- _WORK TO BE COMPLETED_
In the data that follows, find each line containing "titlebar" and copy it.

- _STUDY MATERIAL_
_ _ _ _

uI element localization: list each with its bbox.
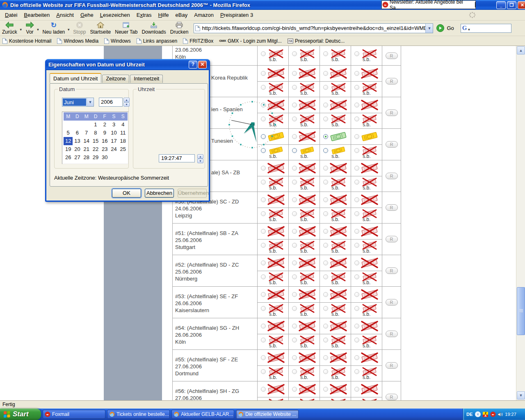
calendar-day[interactable]: 29 xyxy=(91,153,100,162)
tray-chevron-icon[interactable]: ‹ xyxy=(475,411,481,417)
menu-item-preispiraten-3[interactable]: Preispiraten 3 xyxy=(217,10,256,20)
sb-link[interactable]: s.b. xyxy=(363,249,370,253)
taskbar-button-foxmail[interactable]: Foxmail xyxy=(43,410,105,419)
calendar-day[interactable]: 18 xyxy=(119,137,128,145)
forward-dropdown[interactable]: ▼ xyxy=(37,25,40,32)
sb-link[interactable]: s.b. xyxy=(269,57,277,62)
sb-link[interactable]: s.b. xyxy=(269,91,277,96)
calendar-day[interactable]: 14 xyxy=(82,137,91,145)
menu-item-amazon[interactable]: Amazon xyxy=(191,10,217,20)
r-button[interactable]: R xyxy=(386,52,398,59)
sb-link[interactable]: s.b. xyxy=(331,154,339,159)
calendar-day[interactable]: 5 xyxy=(64,129,73,137)
r-button[interactable]: R xyxy=(386,267,398,274)
sb-link[interactable]: s.b. xyxy=(363,154,370,159)
r-button[interactable]: R xyxy=(386,299,398,306)
r-button[interactable]: R xyxy=(386,110,398,116)
bookmark-gmx-login-zum-mitgl-[interactable]: GMXGMX - Login zum Mitgl... xyxy=(219,38,282,44)
sb-link[interactable]: s.b. xyxy=(300,344,308,348)
sb-link[interactable]: s.b. xyxy=(300,154,308,159)
calendar-day[interactable]: 2 xyxy=(100,121,109,129)
sb-link[interactable]: s.b. xyxy=(300,312,308,317)
sb-link[interactable]: s.b. xyxy=(363,123,370,127)
month-dropdown-icon[interactable]: ▼ xyxy=(87,98,94,106)
taskbar-button-aktueller-gelb-alar-[interactable]: Aktueller GELB-ALAR... xyxy=(171,410,234,419)
bookmark-links-anpassen[interactable]: Links anpassen xyxy=(137,38,177,44)
sb-link[interactable]: s.b. xyxy=(363,344,370,348)
menu-item-extras[interactable]: Extras xyxy=(133,10,155,20)
menu-item-ebay[interactable]: eBay xyxy=(172,10,191,20)
dialog-titlebar[interactable]: Eigenschaften von Datum und Uhrzeit ? ✕ xyxy=(46,59,209,70)
calendar-day[interactable]: 7 xyxy=(82,129,91,137)
print-button[interactable]: Drucken xyxy=(168,21,191,36)
calendar-day[interactable]: 26 xyxy=(64,153,73,162)
menu-item-lesezeichen[interactable]: Lesezeichen xyxy=(97,10,133,20)
scroll-down-button[interactable]: ▼ xyxy=(517,391,525,399)
year-field[interactable]: 2006 xyxy=(99,98,123,107)
url-dropdown[interactable]: ▼ xyxy=(425,24,433,33)
downloads-button[interactable]: Downloads xyxy=(139,21,168,36)
sb-link[interactable]: s.b. xyxy=(300,57,308,62)
back-button[interactable]: Zurück xyxy=(0,21,19,36)
sb-link[interactable]: s.b. xyxy=(363,217,370,222)
r-button[interactable]: R xyxy=(386,331,398,337)
calendar-day[interactable]: 16 xyxy=(100,137,109,145)
start-button[interactable]: Start xyxy=(0,409,41,420)
search-engine-dropdown[interactable]: ▼ xyxy=(467,28,470,32)
ok-button[interactable]: OK xyxy=(112,189,141,198)
calendar-day[interactable]: 10 xyxy=(109,129,118,137)
tab-internetzeit[interactable]: Internetzeit xyxy=(130,75,163,83)
vertical-scrollbar[interactable]: ▲ ▼ xyxy=(516,46,525,400)
calendar-day[interactable]: 3 xyxy=(109,121,118,129)
sb-link[interactable]: s.b. xyxy=(269,281,277,285)
taskbar-button-die-offizielle-website-[interactable]: Die offizielle Website ... xyxy=(236,410,299,419)
calendar-day[interactable]: 17 xyxy=(109,137,118,145)
newtab-button[interactable]: Neuer Tab xyxy=(113,21,139,36)
calendar-day[interactable]: 8 xyxy=(91,129,100,137)
background-window-titlebar[interactable]: Newsletter: Aktuelle Angebote bei Sa... xyxy=(381,0,476,9)
zonealarm-icon[interactable]: ZA xyxy=(483,412,488,417)
time-spinner[interactable]: ▲▼ xyxy=(197,154,203,163)
home-button[interactable]: Startseite xyxy=(88,21,113,36)
calendar-day[interactable]: 28 xyxy=(82,153,91,162)
r-button[interactable]: R xyxy=(386,173,398,179)
sb-link[interactable]: s.b. xyxy=(300,375,308,380)
sb-link[interactable]: s.b. xyxy=(269,154,277,159)
language-indicator[interactable]: DE xyxy=(466,412,472,417)
menu-item-datei[interactable]: Datei xyxy=(2,10,21,20)
sb-link[interactable]: s.b. xyxy=(300,91,308,96)
ticket-radio-off[interactable] xyxy=(323,148,328,153)
month-select[interactable]: Juni ▼ xyxy=(62,98,94,107)
time-field[interactable]: 19:27:47 xyxy=(159,154,195,162)
sb-link[interactable]: s.b. xyxy=(363,57,370,62)
sb-link[interactable]: s.b. xyxy=(269,344,277,348)
tab-datum-und-uhrzeit[interactable]: Datum und Uhrzeit xyxy=(50,73,101,83)
sb-link[interactable]: s.b. xyxy=(300,186,308,190)
ticket-radio-selected[interactable] xyxy=(323,134,328,139)
volume-icon[interactable] xyxy=(498,412,503,417)
reload-dropdown[interactable]: ▼ xyxy=(67,25,70,32)
year-spinner[interactable]: ▲▼ xyxy=(123,98,130,107)
bookmark-windows-media[interactable]: Windows Media xyxy=(57,38,98,44)
menu-item-bearbeiten[interactable]: Bearbeiten xyxy=(21,10,53,20)
menu-item-hilfe[interactable]: Hilfe xyxy=(155,10,172,20)
close-button[interactable]: ✕ xyxy=(518,1,525,9)
sb-link[interactable]: s.b. xyxy=(331,375,339,380)
back-dropdown[interactable]: ▼ xyxy=(19,25,23,32)
r-button[interactable]: R xyxy=(386,78,398,84)
sb-link[interactable]: s.b. xyxy=(331,123,339,127)
calendar-day[interactable]: 1 xyxy=(91,121,100,129)
calendar-day[interactable]: 19 xyxy=(64,145,73,153)
calendar-day[interactable]: 6 xyxy=(73,129,82,137)
r-button[interactable]: R xyxy=(386,362,398,369)
r-button[interactable]: R xyxy=(386,204,398,211)
sb-link[interactable]: s.b. xyxy=(300,249,308,253)
tab-zeitzone[interactable]: Zeitzone xyxy=(102,75,129,83)
sb-link[interactable]: s.b. xyxy=(331,57,339,62)
calendar-day[interactable]: 4 xyxy=(119,121,128,129)
bookmark-kostenlose-hotmail[interactable]: Kostenlose Hotmail xyxy=(2,38,51,44)
sb-link[interactable]: s.b. xyxy=(331,217,339,222)
cancel-button[interactable]: Abbrechen xyxy=(145,189,174,198)
calendar-day[interactable]: 27 xyxy=(73,153,82,162)
calendar-day[interactable]: 13 xyxy=(73,137,82,145)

_ _ _ _

- _RESPONSE BOX_
dialog-titlebar[interactable]: Eigenschaften von Datum und Uhrzeit ? ✕ xyxy=(46,59,209,70)
background-window-titlebar[interactable]: Newsletter: Aktuelle Angebote bei Sa... xyxy=(381,0,476,9)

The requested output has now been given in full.